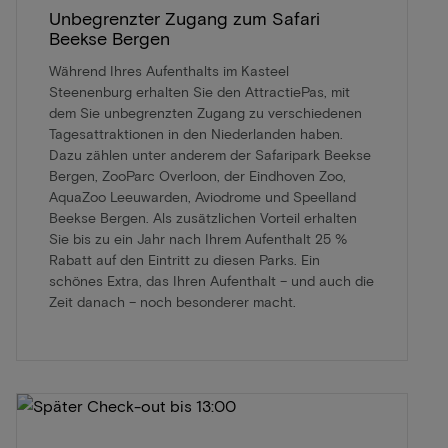
Unbegrenzter Zugang zum Safari
Beekse Bergen
Während Ihres Aufenthalts im Kasteel
Steenenburg erhalten Sie den AttractiePas, mit
dem Sie unbegrenzten Zugang zu verschiedenen
Tagesattraktionen in den Niederlanden haben.
Dazu zählen unter anderem der Safaripark Beekse
Bergen, ZooParc Overloon, der Eindhoven Zoo,
AquaZoo Leeuwarden, Aviodrome und Speelland
Beekse Bergen. Als zusätzlichen Vorteil erhalten
Sie bis zu ein Jahr nach Ihrem Aufenthalt 25 %
Rabatt auf den Eintritt zu diesen Parks. Ein
schönes Extra, das Ihren Aufenthalt – und auch die
Zeit danach – noch besonderer macht.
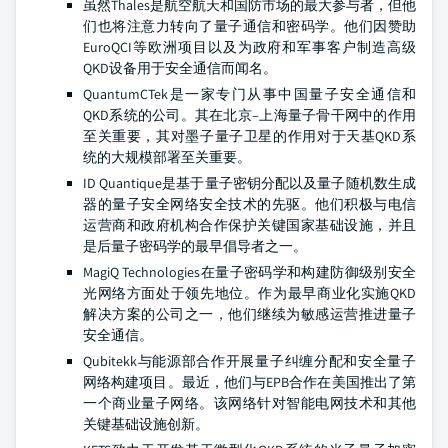
虽然Thales是航空航天和国防市场的最大参与者，但他
们也将注意力转向了量子通信和密码学。他们因赞助
EuroQCI等欧洲项目以及为政府和军事客户制造高级
QKD设备用于安全通信而闻名。
QuantumCTek是一家专门从事中国量子安全通信和
QKD系统的公司。其在北京–上海量子骨干网中的作用
至关重要，其对墨子量子卫星的作用对于天基QKD系
统的大规模部署至关重要。
ID Quantique是基于量子密钥分配以及量子随机数生成
器的量子安全网络安全技术的先驱。他们积极与电信
运营商和政府机构合作保护关键国家基础设施，并且
是后量子密码学的最早倡导者之一。
MagiQ Technologies在量子密码学和构建防御级别安全
光网络方面处于领先地位。作为最早商业化实施QKD
解决方案的公司之一，他们继续为敏感运营推进量子
安全通信。
Qubitekk与能源部合作开展量子纠缠分配和安全量子
网络构建项目。最近，他们与EPB合作在美国推出了第
一个商业量子网络。该网络针对智能电网技术和其他
关键基础设施创新。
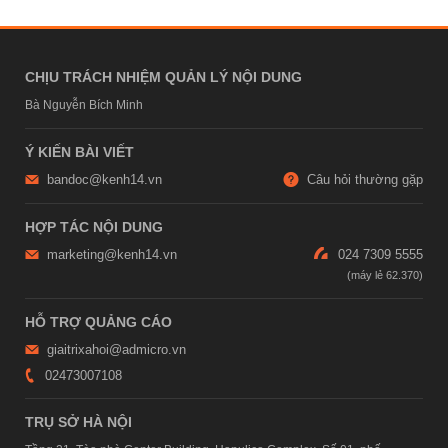
CHỊU TRÁCH NHIỆM QUẢN LÝ NỘI DUNG
Bà Nguyễn Bích Minh
Ý KIẾN BÀI VIẾT
bandoc@kenh14.vn
Câu hỏi thường gặp
HỢP TÁC NỘI DUNG
marketing@kenh14.vn
024 7309 5555
HỖ TRỢ QUẢNG CÁO
giaitrixahoi@admicro.vn
02473007108
TRỤ SỞ HÀ NỘI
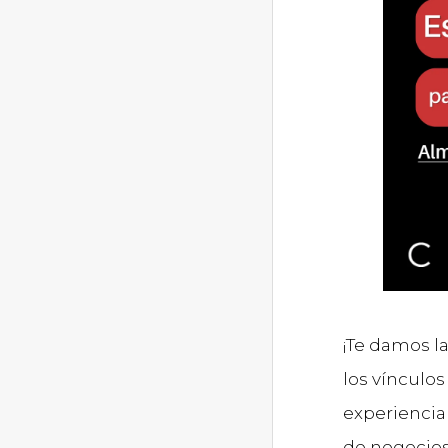
¡Te damos l
los vínculos
experiencia
de negocio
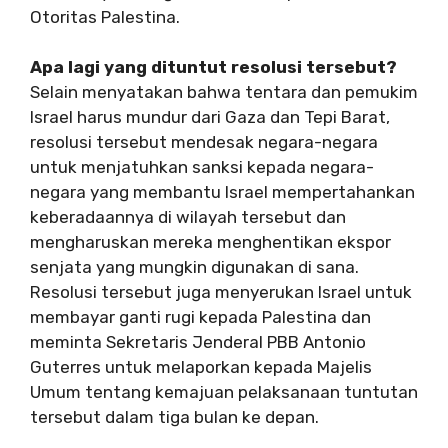
Otoritas Palestina.
Apa lagi yang dituntut resolusi tersebut?
Selain menyatakan bahwa tentara dan pemukim
Israel harus mundur dari Gaza dan Tepi Barat,
resolusi tersebut mendesak negara-negara
untuk menjatuhkan sanksi kepada negara-
negara yang membantu Israel mempertahankan
keberadaannya di wilayah tersebut dan
mengharuskan mereka menghentikan ekspor
senjata yang mungkin digunakan di sana.
Resolusi tersebut juga menyerukan Israel untuk
membayar ganti rugi kepada Palestina dan
meminta Sekretaris Jenderal PBB Antonio
Guterres untuk melaporkan kepada Majelis
Umum tentang kemajuan pelaksanaan tuntutan
tersebut dalam tiga bulan ke depan.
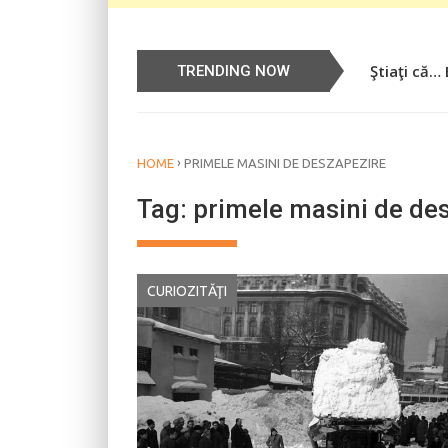
Ştiaţi că…
Știați că…
TRENDING NOW
›
HOME
PRIMELE MASINI DE DESZAPEZIRE
Tag:
primele masini de de
CURIOZITĂŢI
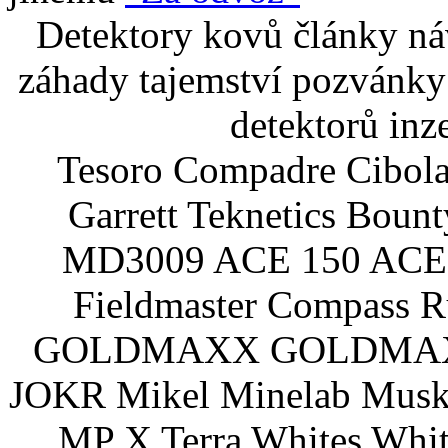
Detektory kovů články náv
záhady tajemství pozvánky
detektorů inz
Tesoro Compadre Cibola
Garrett Teknetics Boun
MD3009 ACE 150 ACE 
Fieldmaster Compass 
GOLDMAXX GOLDMAXX P
JOKR Mikel Minelab Muske
MP X Terra Whites Wh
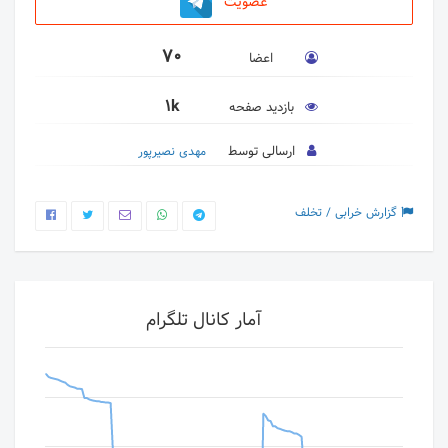
عضویت
70
اعضا
1k
بازدید صفحه
ارسالی توسط
مهدی نصیرپور
گزارش خرابی / تخلف
آمار کانال تلگرام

# # # # #

### What you are asked to do
Going back over the entries above, copy word for word every line from the one that has "Dazu zählen unter" on through the one that has "schönes Extra, das".

### Answer for this exercise
Dazu zählen unter anderem der Safaripark Beekse
Bergen, ZooParc Overloon, der Eindhoven Zoo,
AquaZoo Leeuwarden, Aviodrome und Speelland
Beekse Bergen. Als zusätzlichen Vorteil erhalten
Sie bis zu ein Jahr nach Ihrem Aufenthalt 25 %
Rabatt auf den Eintritt zu diesen Parks. Ein
schönes Extra, das Ihren Aufenthalt – und auch die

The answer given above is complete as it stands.